▶ _Problem to work on_: Copy word for word the lines in the records below, starting at the line with "рыбные) когда собираемся то приготавливаю сам" and ending at the line with "Sva prava pridržana.". Skip the pictures.

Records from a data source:
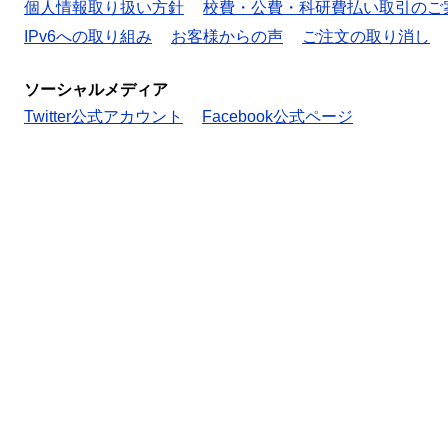
個人情報取り扱い方針
校費・公費・科研費払い取引のご
IPv6への取り組み
お客様からの声
ご注文の取り消し
ソーシャルメディア
Twitter公式アカウント
Facebook公式ページ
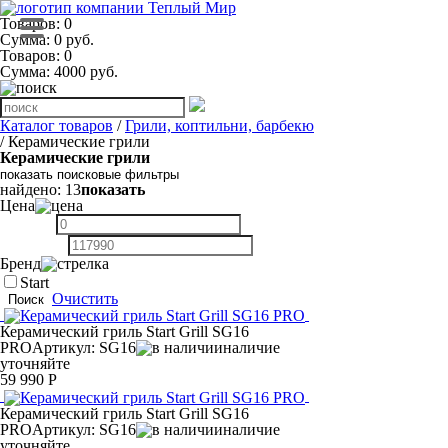
Товаров: 0
Сумма: 0 руб.
Товаров:
0
Сумма:
4000
руб.
Каталог товаров
/
Грили, коптильни, барбекю
/ Керамические грили
Керамические грили
показать поисковые фильтры
найдено:
13
показать
Цена
Бренд
Start
Очистить
Поиск
Керамический гриль Start Grill SG16
PRO
Артикул: SG16
наличие
уточняйте
59 990 Р
Керамический гриль Start Grill SG16
PRO
Артикул: SG16
наличие
уточняйте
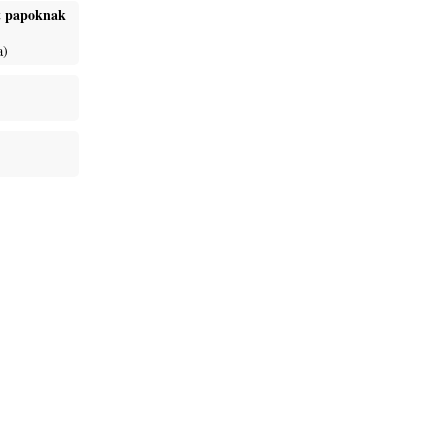
ét papoknak
a)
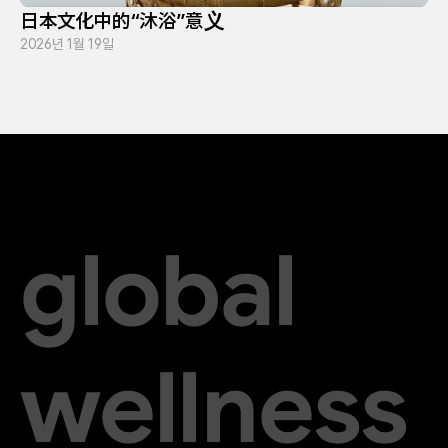
日本文化中的“沐浴”意义
2026년 1월 19일
global
wellness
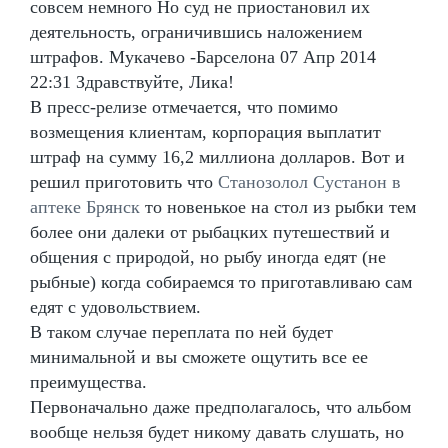
совсем немного Но суд не приостановил их
деятельность, ограничившись наложением
штрафов. Мукачево -Барселона 07 Апр 2014
22:31 Здравствуйте, Лика!
В пресс-релизе отмечается, что помимо
возмещения клиентам, корпорация выплатит
штраф на сумму 16,2 миллиона долларов. Вот и
решил приготовить что
Станозолол Сустанон в
аптеке Брянск
то новенькое на стол из рыбки тем
более они далеки от рыбацких путешествий и
общения с природой, но рыбу иногда едят (не
рыбные) когда собираемся то приготавливаю сам
едят с удовольствием.
В таком случае переплата по ней будет
минимальной и вы сможете ощутить все ее
преимущества.
Первоначально даже предполагалось, что альбом
вообще нельзя будет никому давать слушать, но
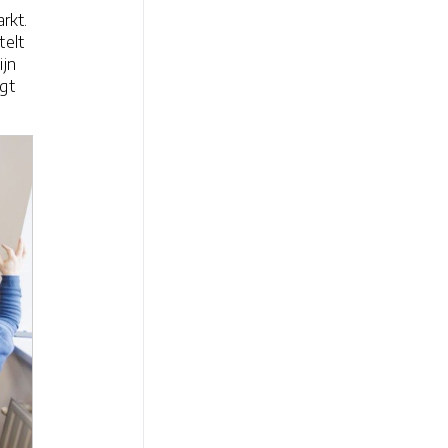
rkt.
telt
ijn
gt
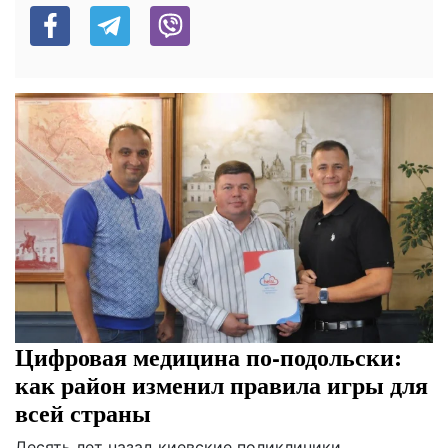
Цифровая медицина по-подольски:
как район изменил правила игры для
всей страны
Десять лет назад киевские поликлиники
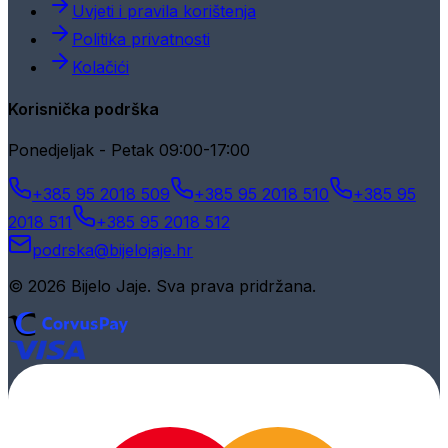
Uvjeti i pravila korištenja
Politika privatnosti
Kolačići
Korisnička podrška
Ponedjeljak - Petak 09:00-17:00
+385 95 2018 509
+385 95 2018 510
+385 95
2018 511
+385 95 2018 512
podrska@bijelojaje.hr
© 2026 Bijelo Jaje. Sva prava pridržana.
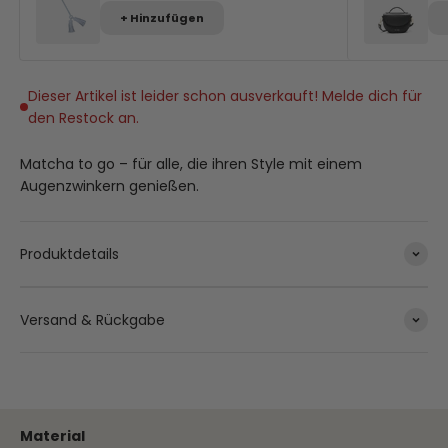
+ Hinzufügen
Dieser Artikel ist leider schon ausverkauft! Melde dich für
den Restock an.
Matcha to go – für alle, die ihren Style mit einem
Augenzwinkern genießen.
Produktdetails
Versand & Rückgabe
Material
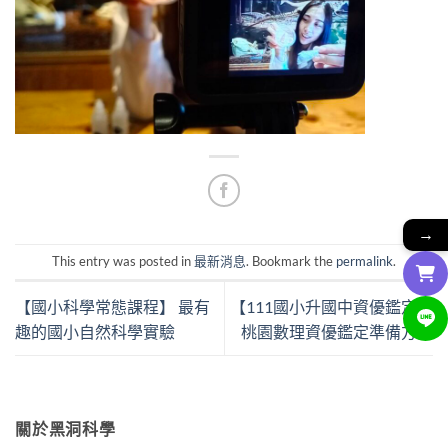
→
This entry was posted in
最新消息
. Bookmark the
permalink
.
【國小科學常態課程】 最有
【111國小升國中資優鑑定】
趣的國小自然科學實驗
桃園數理資優鑑定準備方向
關於黑洞科學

▶ _Finished task_:
рыбные) когда собираемся то приготавливаю сам
едят с удовольствием.
В таком случае переплата по ней будет
минимальной и вы сможете ощутить все ее
преимущества.
Первоначально даже предполагалось, что альбом
вообще нельзя будет никому давать слушать, но
rkt.
telt
ijn
gt
Цифровая медицина по-подольски:
как район изменил правила игры для
всей страны
Десять лет назад киевские поликлиники
Uvjeti i pravila korištenja
Politika privatnosti
Kolačići
Korisnička podrška
Ponedjeljak - Petak 09:00-17:00
+385 95 2018 509
+385 95 2018 510
+385 95
2018 511
+385 95 2018 512
podrska@bijelojaje.hr
© 2026 Bijelo Jaje. Sva prava pridržana.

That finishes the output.